Case-control study in directly typed polymorphisms

We fit a categorical (multinomial) logistic regression model to the case-control status as a function of the directly typed polymorphisms (120 after discarding those that are monomorphic in this population; see MalariaGEN Consortium et al., 2018 for additional details). We modelled the severe malaria cases as two separate sub-populations with a latent variable: ‘severe malaria’ versus ‘not severe malaria’, resulting in three possible labels (controls, ‘severe malaria’, ‘not severe malaria’). The models adjusted for self-reported ethnicity and sex. The model was coded in stan (Stan Development Team, 2020) using the log-sum-exp trick to marginalise out the likelihood over the latent variables (see code). Normal(0,5) priors were set on all parameters, and parameter estimates and standard errors were estimated from the maximum a posteriori value (function optimizing in rstan).

Code availability

Code, along with a minimal clinical dataset for reproducibility of the diagnostic phenotyping model, is available via a GitHub repository: https://github.com/jwatowatson/Kenyan_phenotypic_accuracy (Watson, 2021; copy archived at swh:1:rev:03a2de285d38b85a769aa25de46b7960487efc62).

Data availability

A curated minimal clinical dataset is currently available alongside the code on the GitHub repository. This will also be made available at publication via the KEMRI-Wellcome Harvard Dataverse (https://dataverse.harvard.edu/dataverse/kwtrp).

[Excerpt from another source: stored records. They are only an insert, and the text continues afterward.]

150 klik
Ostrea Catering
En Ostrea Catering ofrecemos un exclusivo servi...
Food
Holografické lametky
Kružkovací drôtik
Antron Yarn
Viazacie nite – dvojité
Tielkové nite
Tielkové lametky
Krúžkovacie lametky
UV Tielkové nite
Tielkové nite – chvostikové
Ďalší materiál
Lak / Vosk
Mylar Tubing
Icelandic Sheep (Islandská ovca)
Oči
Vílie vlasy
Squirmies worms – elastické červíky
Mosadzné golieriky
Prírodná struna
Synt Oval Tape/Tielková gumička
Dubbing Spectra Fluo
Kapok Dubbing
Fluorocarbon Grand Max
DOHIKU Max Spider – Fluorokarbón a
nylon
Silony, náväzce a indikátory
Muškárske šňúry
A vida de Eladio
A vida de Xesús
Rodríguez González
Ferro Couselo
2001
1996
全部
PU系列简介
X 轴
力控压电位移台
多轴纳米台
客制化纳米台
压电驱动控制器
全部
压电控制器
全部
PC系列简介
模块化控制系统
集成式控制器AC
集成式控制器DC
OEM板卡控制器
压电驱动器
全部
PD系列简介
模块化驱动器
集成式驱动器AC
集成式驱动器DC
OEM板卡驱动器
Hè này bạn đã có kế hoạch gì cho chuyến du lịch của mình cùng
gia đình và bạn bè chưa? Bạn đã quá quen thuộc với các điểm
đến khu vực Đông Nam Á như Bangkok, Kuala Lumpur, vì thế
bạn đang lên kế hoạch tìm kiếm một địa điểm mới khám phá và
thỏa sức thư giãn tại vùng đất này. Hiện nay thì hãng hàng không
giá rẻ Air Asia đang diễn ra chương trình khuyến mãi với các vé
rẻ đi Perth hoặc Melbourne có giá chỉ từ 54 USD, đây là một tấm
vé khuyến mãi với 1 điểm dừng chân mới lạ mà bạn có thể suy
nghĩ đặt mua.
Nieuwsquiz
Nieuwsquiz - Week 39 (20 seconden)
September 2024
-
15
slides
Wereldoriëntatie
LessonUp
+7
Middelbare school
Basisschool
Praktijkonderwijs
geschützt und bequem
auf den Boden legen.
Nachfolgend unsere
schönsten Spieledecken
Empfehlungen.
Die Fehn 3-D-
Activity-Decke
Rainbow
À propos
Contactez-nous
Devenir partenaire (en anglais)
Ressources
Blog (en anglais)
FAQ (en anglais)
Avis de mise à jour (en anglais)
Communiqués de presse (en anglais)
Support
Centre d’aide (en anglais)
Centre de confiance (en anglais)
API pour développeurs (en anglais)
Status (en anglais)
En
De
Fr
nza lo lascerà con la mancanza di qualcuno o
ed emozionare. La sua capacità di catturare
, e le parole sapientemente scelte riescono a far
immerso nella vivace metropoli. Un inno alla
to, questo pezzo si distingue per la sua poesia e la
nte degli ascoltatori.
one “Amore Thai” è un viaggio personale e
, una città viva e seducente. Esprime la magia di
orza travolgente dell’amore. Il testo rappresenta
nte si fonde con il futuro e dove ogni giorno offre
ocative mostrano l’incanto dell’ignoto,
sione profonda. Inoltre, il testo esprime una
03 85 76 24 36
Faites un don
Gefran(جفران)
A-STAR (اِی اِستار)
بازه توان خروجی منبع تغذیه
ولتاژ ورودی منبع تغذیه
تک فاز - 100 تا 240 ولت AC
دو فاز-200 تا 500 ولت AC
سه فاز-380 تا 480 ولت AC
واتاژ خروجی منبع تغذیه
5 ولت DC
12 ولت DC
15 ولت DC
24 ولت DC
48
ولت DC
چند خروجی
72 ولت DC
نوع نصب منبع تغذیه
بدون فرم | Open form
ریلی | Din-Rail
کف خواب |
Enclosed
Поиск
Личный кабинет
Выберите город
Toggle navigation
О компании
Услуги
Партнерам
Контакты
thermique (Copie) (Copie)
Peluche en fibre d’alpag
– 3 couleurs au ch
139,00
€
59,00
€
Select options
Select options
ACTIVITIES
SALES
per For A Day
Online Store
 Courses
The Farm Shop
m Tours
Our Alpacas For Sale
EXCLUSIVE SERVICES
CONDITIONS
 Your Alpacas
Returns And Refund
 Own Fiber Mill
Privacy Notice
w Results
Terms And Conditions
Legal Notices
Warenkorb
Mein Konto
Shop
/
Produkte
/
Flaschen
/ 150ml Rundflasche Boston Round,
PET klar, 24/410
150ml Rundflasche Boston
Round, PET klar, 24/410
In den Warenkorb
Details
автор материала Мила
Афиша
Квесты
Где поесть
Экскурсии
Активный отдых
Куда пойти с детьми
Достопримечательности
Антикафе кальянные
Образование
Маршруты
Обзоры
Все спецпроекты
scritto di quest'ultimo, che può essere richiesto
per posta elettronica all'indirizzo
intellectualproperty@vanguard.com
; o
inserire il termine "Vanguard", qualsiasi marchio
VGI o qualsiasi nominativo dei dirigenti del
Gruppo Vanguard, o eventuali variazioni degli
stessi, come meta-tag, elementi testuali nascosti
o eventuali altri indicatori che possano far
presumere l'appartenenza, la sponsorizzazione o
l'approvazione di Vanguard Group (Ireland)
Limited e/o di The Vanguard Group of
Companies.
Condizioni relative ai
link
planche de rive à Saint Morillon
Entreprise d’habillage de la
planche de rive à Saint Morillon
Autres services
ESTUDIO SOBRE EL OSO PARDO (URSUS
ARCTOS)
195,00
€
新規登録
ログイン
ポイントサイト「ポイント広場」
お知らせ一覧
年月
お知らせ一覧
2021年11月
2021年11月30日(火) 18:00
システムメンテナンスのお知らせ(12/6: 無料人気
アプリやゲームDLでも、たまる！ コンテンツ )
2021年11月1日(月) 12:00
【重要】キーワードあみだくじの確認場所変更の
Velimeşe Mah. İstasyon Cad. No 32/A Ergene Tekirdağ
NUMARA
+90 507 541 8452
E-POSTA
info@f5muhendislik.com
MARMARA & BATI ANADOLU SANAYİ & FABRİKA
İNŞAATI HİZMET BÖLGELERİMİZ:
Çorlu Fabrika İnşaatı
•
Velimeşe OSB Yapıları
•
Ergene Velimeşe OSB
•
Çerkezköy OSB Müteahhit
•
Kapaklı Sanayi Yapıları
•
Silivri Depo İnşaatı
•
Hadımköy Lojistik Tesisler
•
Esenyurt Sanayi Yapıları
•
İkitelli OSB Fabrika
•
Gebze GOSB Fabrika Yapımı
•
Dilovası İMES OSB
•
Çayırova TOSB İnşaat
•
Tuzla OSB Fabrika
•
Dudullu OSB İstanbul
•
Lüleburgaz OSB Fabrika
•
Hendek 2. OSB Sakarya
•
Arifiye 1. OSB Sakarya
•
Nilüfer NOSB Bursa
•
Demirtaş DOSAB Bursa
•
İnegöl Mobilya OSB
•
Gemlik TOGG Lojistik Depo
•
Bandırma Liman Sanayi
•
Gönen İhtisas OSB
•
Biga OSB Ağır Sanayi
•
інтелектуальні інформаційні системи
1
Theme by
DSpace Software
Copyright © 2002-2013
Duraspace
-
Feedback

This paper used genome-wide genotyping data generated by Band et al., 2019, available on request from the European Genome-Phenome Archive (dataset accession ID: EGAD00010001742).

Requests for access to appropriately anonymised clinical data and directly typed genetic variants (Malaria Genomic Epidemiology Network, 2014) for the Kenyan severe malaria cohort can be made by application to the data access committee at the KEMRI-Wellcome Trust Research Programme by email to [email protected].

The FEAST trial datasets are available from the principal investigator on reasonable request ([email protected]). Requests for access to appropriately anonymised clinical data from the AQ and AAV Vietnam study and the Asian paediatric cohort can be made via the Mahidol Oxford Tropical Medicine Research Unit data access committee by emailing the corresponding author JAW ([email protected]) or Rita Chanviriyavuth ([email protected]).